MongoDB Reader connects to a remote MongoDB database by using the Java client MongoClient and reads data from the database. The locking feature in the latest version of MongoDB is improved from database-level locking to document-level locking. This enables MongoDB Reader to efficiently read data from MongoDB databases by using the powerful indexing capabilities in MongoDB.
Note
  • If you use ApsaraDB for MongoDB, the MongoDB database has a root account by default. For security purposes, Data Integration can access a MongoDB database only by using a MongoDB database account. When you add a MongoDB data source, do not use the root account for access.
  • The query parameter does not support the JavaScript syntax.

MongoDB Reader shards data in a MongoDB database based on specific rules, reads data from the database by using parallel threads, and then converts the data to a format that is readable to Data Integration.

Data types

MongoDB Reader supports most MongoDB data types. Make sure that the data types of your database are supported.

The following table lists the data types that are supported by MongoDB Reader.
Data Integration data type MongoDB data type
LONG INT, LONG, document.INT, and document.LONG
DOUBLE DOUBLE and document.DOUBLE
STRING STRING, ARRAY, document.STRING, document.ARRAY, and COMBINE
DATE DATE and document.DATE
BOOLEAN BOOLEAN and document.BOOLEAN
BYTES BYTES and document.BYTES
Note The DOCUMENT data type is used to store embedded documents. It is also called the OBJECT data type.

When you use the COMBINE data type, take note of the following items:

When MongoDB Reader reads data from a MongoDB database, MongoDB Reader combines multiple fields in MongoDB documents into a JSON string.
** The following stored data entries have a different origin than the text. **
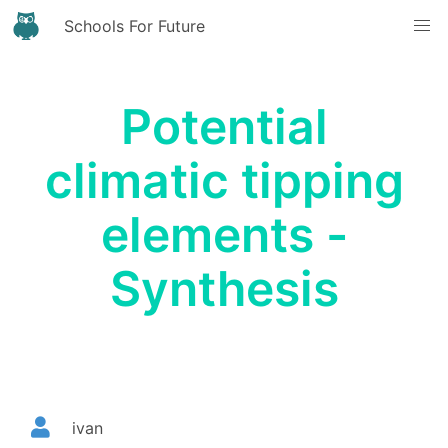
Schools For Future
Potential
climatic tipping
elements -
Synthesis
ivan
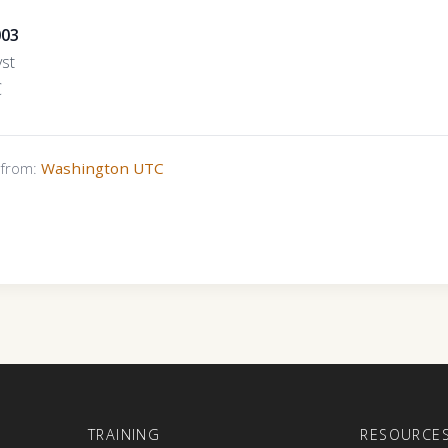
003
yst
C
s from:
Washington UTC
E
TRAINING
RESOURCE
For example, doc1, doc2, and doc3 are three MongoDB documents that contain different fields. The fields are represented by keys instead of key-value pairs. The keys a and b are common fields in all of the three documents. The key x_n represents a document-specific field.

doc1: a b x_1 x_2

doc2: a b x_2 x_3 x_4

doc3: a b x_5

To import the preceding three MongoDB documents to MaxCompute, you must specify the fields that you want to retain, specify a name for each JSON string that is obtained, and specify the data type of each obtained JSON string to COMBINE in the configuration file. Make sure that the name of each obtained JSON string is different from that of an existing field in the documents.
"column": [
{
"name": "a",
"type": "string",
},
{
"name": "b",
"type": "string",
},
{
"name": "doc",
"type": "combine",
}
]
The following table lists the output in MaxCompute.
odps_column1 odps_column2 odps_column3
a b {x_1,x_2}
a b {x_2,x_3,x_4}
a b {x_5}
Note

When you combine multiple fields in a MongoDB document and set the data type of each obtained JSON string to COMBINE, the result that is exported to MaxCompute contains only fields specific to the document. Common fields are automatically deleted.
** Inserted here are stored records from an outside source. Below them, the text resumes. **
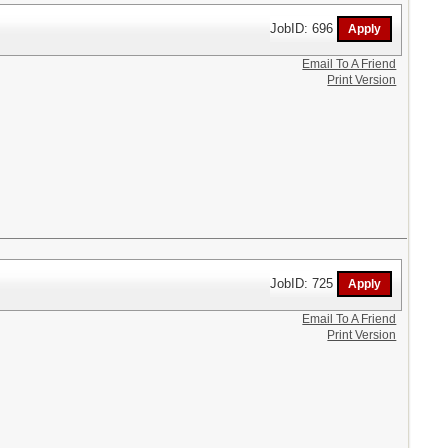
JobID: 696
Email To A Friend
Print Version
JobID: 725
Email To A Friend
Print Version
In the preceding example, a and b are common fields in all of the three documents. After fields in the document file doc1: a b x_1 x_2 are combined and the data type of the obtained JSON strings is set to COMBINE, the result is {a,b,x_1,x_2}. When the result is exported to MaxCompute, common fields a and b are deleted, and the result is {x_1,x_2}.

Limits

  • A maximum of one parallel thread can be used to read data from the source or write data to the destination in a synchronization node that uses MongoDB Reader.
  • The shard key must be a field of an integer data type. Otherwise, non-consecutive shards may be generated, and data may be lost.
  • MongoDB Reader can read data from only MongoDB 4.X data sources.

Parameters

Parameter Description
datasource The name of the data source. It must be the same as the name of the added data source. You can add data sources by using the code editor.
collectionName The name of the collection in the MongoDB database.
column The names of the document fields from which you want to read data. Specify the names in an array.
  • name: the name of a field.
  • type: the data type of a field. Valid values:
    • string: string.
    • long: integer.
    • double: floating point.
    • date: date.
    • bool: Boolean.
    • bytes: binary.
    • arrays: MongoDB Reader reads data from the MongoDB documents as a JSON array, such as ["a","b","c"].
    • array: MongoDB Reader reads data from the MongoDB documents as a common array, in which elements are separated by delimiters, such as a,b,c. We recommend that you set type to arrays.
    • combine: MongoDB Reader combines multiple fields in the MongoDB documents into a JSON string.
  • splitter: the delimiter. Configure this parameter only if you want to convert an array to a string. MongoDB supports arrays, but Data Integration does not. The array elements that are read by MongoDB Reader are joined into a string by using this delimiter.
batchSize The number of data records that are read at a time. This parameter is optional. Default value: 1000.
cursorTimeoutInMs The timeout period of the cursor. Unit: milliseconds. This parameter is optional. Default value: 600000. The default value 600000 is equivalent to 10 minutes. If you set this parameter to a negative number, the cursor never times out.
Note
  • We recommend that you do not set this parameter to a negative number. If you set this parameter to a negative number and the MongoDB client unexpectedly exits, the cursor that never times out persists in the MongoDB server until the MongoDB client is restarted.
  • If the cursor times out, you can perform one of the following operations to fix the issue:
    • Specify a small value for the batchSize parameter.
    • Specify a large value for the cursorTimeoutInMs parameter.
query The condition that is used to filter data from MongoDB. Only data of the time type is supported. For example, you can specify "query":"{'operationTime':{'$gte':ISODate('${last_day}T00:00:00.424+0800')}}" to obtain data in which the time that is specified by operationTime is not earlier than 00:00 on the day that is specified by ${last_day}. ${last_day} is a scheduling parameter of DataWorks. Specify last_day in the yyyy-mm-dd format. You can use comparison operators such as $gt, $lt, $gte, and $lte, logical operators such as "and" and "or", and functions such as max, min, sum, avg, and ISODate that are supported by MongoDB based on your business requirements. This parameter is optional.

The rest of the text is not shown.